Hard luck Terry
THE IMAGINARIUM OF DR. PARNASSUS (Terry Gilliam, Britain/Canada, 2009) — 3
Maybe it’s time for me to give up on Gilliam. What is there to say about a director whose sensibility you so fundamentally don’t share that you’ve not seen his two reputed masterworks (BRAZIL and TIME BANDITS) and don’t feel guilty about it? I’ve seen most of Gilliam’s feature films from MUNCHAUSEN on, and I don’t really care for any of it — and largely for the same reason. They all feel overdone, overstuffed and manic — fundamentally undisciplined works of wretched excess. Gilliam needs to be reined in, and so giving him money to make an “imaginarium” movie was, predictably, an invitation to indulge his worst tendency — to self-indulgent, curlicued elephantaisis.
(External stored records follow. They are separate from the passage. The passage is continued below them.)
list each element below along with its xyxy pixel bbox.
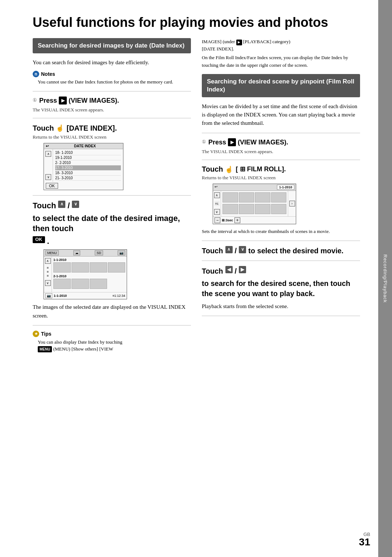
right-step-1-sub: The VISUAL INDEX screen appears. [202, 149, 360, 155]
fr-bottom: − ⊞:3sec + [213, 216, 296, 224]
right-section-header: Searching for desired scene by pinpoint … [202, 74, 360, 97]
vi-cam2: 📷 [118, 250, 125, 255]
step-1-text: Press ▶ (VIEW IMAGES). [39, 97, 119, 105]
notes-text: You cannot use the Date Index function f… [33, 79, 191, 85]
screen-footer: OK [44, 182, 123, 190]
fr-plus-btn[interactable]: + [234, 217, 240, 223]
fr-back-btn: ↩ [215, 185, 217, 190]
touch-date-index-step: Touch ☝ [DATE INDEX]. [33, 123, 191, 133]
up-arrow-btn-2: ∧ [225, 246, 233, 253]
right-note2: On the Film Roll Index/Face Index screen… [202, 54, 360, 69]
vi-grid-1 [53, 262, 125, 273]
date-row: 21- 3-2010 [55, 176, 121, 181]
page-container: Useful functions for playing movies and … [0, 0, 392, 557]
vi-side-nav: ∧ ≡≡≡ ∨ [44, 257, 52, 292]
date-row-selected: 17- 3-2010 [55, 165, 121, 171]
screen-list: 18- 1-2010 19-1-2010 2- 2-2010 17- 3-201… [53, 149, 123, 182]
fr-nav-up[interactable]: ∧ [214, 192, 220, 198]
date-row: 18- 3-2010 [55, 171, 121, 176]
vi-thumb [90, 279, 107, 289]
divider-r5 [202, 316, 360, 316]
screen-body: ∧ ∨ 18- 1-2010 19-1-2010 2- 2-2010 17- 3… [44, 149, 123, 182]
fr-thumb [239, 192, 254, 202]
divider-2 [33, 118, 191, 118]
fr-thumb [222, 204, 238, 214]
vi-thumb [90, 262, 107, 273]
vi-grid-2 [53, 279, 125, 289]
page-number: 31 [359, 536, 370, 548]
nav-up[interactable]: ∧ [45, 151, 51, 157]
side-tab: Recording/Playback [378, 0, 392, 557]
menu-btn: MENU [45, 250, 59, 255]
big-touch-step: Touch ∧ / ∨ to select the date of the de… [33, 201, 191, 246]
pre-header-text: IMAGES] (under ▶ [PLAYBACK] category) [D… [202, 38, 360, 53]
vi-thumb [53, 262, 71, 273]
date-index-sub: Returns to the VISUAL INDEX screen [33, 134, 191, 140]
divider-4 [33, 325, 191, 325]
vi-bottom: 📷 1-1-2010 ≡1:12:34 [44, 292, 127, 299]
ok-badge: OK [33, 236, 45, 243]
playback-icon-1: ▶ [59, 97, 67, 105]
fr-content: ∧ ≡1 ∨ [213, 191, 296, 216]
left-section-header: Searching for desired images by date (Da… [33, 38, 191, 53]
fr-left-nav: ∧ ≡1 ∨ [213, 191, 221, 216]
fr-nav-down[interactable]: ∨ [214, 209, 220, 215]
vi-content: ∧ ≡≡≡ ∨ 1-1-2010 2-1 [44, 257, 127, 292]
nav-up-vi[interactable]: ∧ [45, 258, 51, 264]
ok-button[interactable]: OK [46, 183, 58, 189]
vi-lines: ≡≡≡ [47, 266, 49, 278]
fr-nav-right[interactable]: › [289, 201, 295, 206]
notes-box: n Notes You cannot use the Date Index fu… [33, 71, 191, 85]
fr-thumb [271, 192, 287, 202]
date-row: 18- 1-2010 [55, 150, 121, 155]
fr-date-badge: 1-1-2010 [277, 185, 294, 190]
nav-down[interactable]: ∨ [45, 174, 51, 180]
right-column: IMAGES] (under ▶ [PLAYBACK] category) [D… [202, 38, 360, 535]
touch-filmroll-step: Touch ☝ [ ⊞ FILM ROLL]. [202, 165, 360, 173]
fr-thumb [222, 192, 238, 202]
right-arrow-btn: ▶ [239, 266, 246, 273]
vi-bottom-date: 1-1-2010 [54, 294, 67, 298]
touch4-step: Touch ◀ / ▶ to search for the desired sc… [202, 266, 360, 299]
up-arrow-btn: ∧ [58, 201, 65, 208]
divider-r3 [202, 241, 360, 241]
fr-thumb [239, 204, 254, 214]
vi-thumb [53, 279, 71, 289]
divider-r4 [202, 261, 360, 261]
divider-r1 [202, 133, 360, 133]
playback-icon-2: ▶ [228, 138, 236, 146]
film-roll-screen: ↩ 1-1-2010 ∧ ≡1 ∨ [213, 184, 296, 224]
vi-toolbar: MENU ☁ SD 📷 [44, 250, 127, 257]
notes-icon: n [33, 71, 39, 77]
right-step-1-text: Press ▶ (VIEW IMAGES). [208, 138, 288, 147]
touch-label: Touch ☝ [33, 124, 64, 132]
fr-thumb [255, 192, 270, 202]
right-step-1: ① Press ▶ (VIEW IMAGES). [202, 138, 360, 147]
screen-title: DATE INDEX [74, 144, 96, 148]
right-step-1-num: ① [202, 139, 206, 145]
vi-thumb [72, 262, 89, 273]
two-col-layout: Searching for desired images by date (Da… [33, 38, 360, 535]
left-column: Searching for desired images by date (Da… [33, 38, 191, 535]
vi-date2: 2-1-2010 [53, 274, 125, 278]
nav-down-vi[interactable]: ∨ [45, 280, 51, 286]
divider-1 [33, 91, 191, 91]
tips-box: ★ Tips You can also display Date Index b… [33, 331, 191, 353]
page-title: Useful functions for playing movies and … [33, 15, 360, 30]
vi-bottom-time: ≡1:12:34 [113, 294, 125, 298]
vi-sd: SD [95, 250, 103, 255]
left-intro: You can search for desired images by dat… [33, 58, 191, 67]
step-1-num: ① [33, 97, 37, 103]
film-roll-label: [ ⊞ FILM ROLL]. [236, 165, 286, 173]
step-1: ① Press ▶ (VIEW IMAGES). [33, 97, 191, 105]
touch3-step: Touch ∧ / ∨ to select the desired movie. [202, 246, 360, 255]
fr-right-nav: › [288, 191, 296, 216]
step-1-sub: The VISUAL INDEX screen appears. [33, 107, 191, 113]
vi-date1: 1-1-2010 [53, 258, 125, 262]
menu-badge: MENU [38, 346, 52, 352]
fr-minus-btn[interactable]: − [215, 217, 220, 223]
date-index-screen: ↩ DATE INDEX ∧ ∨ 18- 1-2010 19-1-2010 2-… [44, 143, 123, 190]
vi-bottom-cam: 📷 [45, 293, 52, 298]
date-row: 2- 2-2010 [55, 160, 121, 165]
date-index-label: [DATE INDEX]. [67, 123, 117, 133]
His Monty Python animation works in that context, because a few seconds of gesture, of cutaway, of sudden subversive commentary. And it was surrounded by the Python troupe. But it’s never worked for 90 consecutive minutes as the whole show and I can’t imagine doing so. Scenes of someone being picked up by a jellyfish arm, flying through the air and then being dropped onto a gigantic thumbtack — it sounds great in conception, I suspect it looks great on the storyboards. On the screen in PARNASSUS, it comes across as leaden, slow and totally lacking in the lightning-fast whimsy that made the Python cut-ins so awesome. We’re expected to *admire* this stuff?
It’s all supposedly about whimsy and fairy tales and fantasy… but the only whimsy in this latest bit of mythopoetic rambling is Tom Waits as (predictably) the Devil, the one character who can be allowed a nose-thumbing (or mouth-taping gesture) in the middle of all this grandiosity. There’s some parallel about a bet for 12 disciples or garnering 5 souls or somesuch; the savior is not the Savior, but someone who “doesn’t want to rule the world but wants the world to rule itself” (“o, come off it,” vjm’s eyes roll). There’s some role played by an immortality bet and a looking glass that allows people to realize their fantasies, there are sappy-parody songs about “we are the children of the world” and the line “it’s a child, not a choice” (wonder if Gilliam knows the resonance of that line). The devil gives an apple to a couple of nuns at the end. And a lot of other stuff is thrown against the wall, reminding me of SOUTHLAND TALES. (That’s not a good comparison, BTW.) At one point in my notes I have written down”to the extent I can understand this, I don’t give a [crap] about it.”
Which is a shame because Gilliam is obviously talented and has ideas. And his career has frequently been snake-bit. There’s no good time for a man of Ledgers age to die, of course, but Christopher Nolan has Ledger’s work entirely in the can, while Gilliam has to scramble. It also makes the first view of Ledger (hanging by the neck) a bit icky; inevitably, the story structure involving Johnny Depp, Jude Law and Colin Farrell as fantasy behind-the-glass versions of Ledger (fine though all three men are) comes across as a forced contrivance, like shooting “Bela Lugosi” from behind.